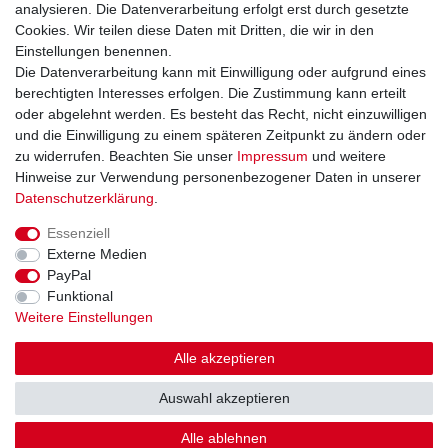
analysieren. Die Datenverarbeitung erfolgt erst durch gesetzte
Widerrufsformular
Cookies. Wir teilen diese Daten mit Dritten, die wir in den
Datenschutzerklärung
Einstellungen benennen.
AGB
Die Datenverarbeitung kann mit Einwilligung oder aufgrund eines
Impressum
berechtigten Interesses erfolgen. Die Zustimmung kann erteilt
oder abgelehnt werden. Es besteht das Recht, nicht einzuwilligen
und die Einwilligung zu einem späteren Zeitpunkt zu ändern oder
Kontakt
Vertrag widerrufen
zu widerrufen. Beachten Sie unser
Impressum
und weitere
Hinweise zur Verwendung personenbezogener Daten in unserer
Zahlungsarten
Daten­schutz­erklärung
.
Paypal
Essenziell
Kreditkarte
Externe Medien
Lastschrift
PayPal
Apple Pay
Funktional
Google Pay
Weitere Einstellungen
Vorkasse
Folgen Sie uns bei
Alle akzeptieren
Facebook
Auswahl akzeptieren
Instagram
Alle ablehnen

◆ ◆ ◆ ◆ ◆ ◆ ◆

How to complete this task » The answer must be an exact copy of the lines from the one containing "und die Einwilligung" through the last line of the records, both included.

Answer to this exercise »
und die Einwilligung zu einem späteren Zeitpunkt zu ändern oder
Kontakt
Vertrag widerrufen
zu widerrufen. Beachten Sie unser
Impressum
und weitere
Hinweise zur Verwendung personenbezogener Daten in unserer
Zahlungsarten
Daten­schutz­erklärung
.
Paypal
Essenziell
Kreditkarte
Externe Medien
Lastschrift
PayPal
Apple Pay
Funktional
Google Pay
Weitere Einstellungen
Vorkasse
Folgen Sie uns bei
Alle akzeptieren
Facebook
Auswahl akzeptieren
Instagram
Alle ablehnen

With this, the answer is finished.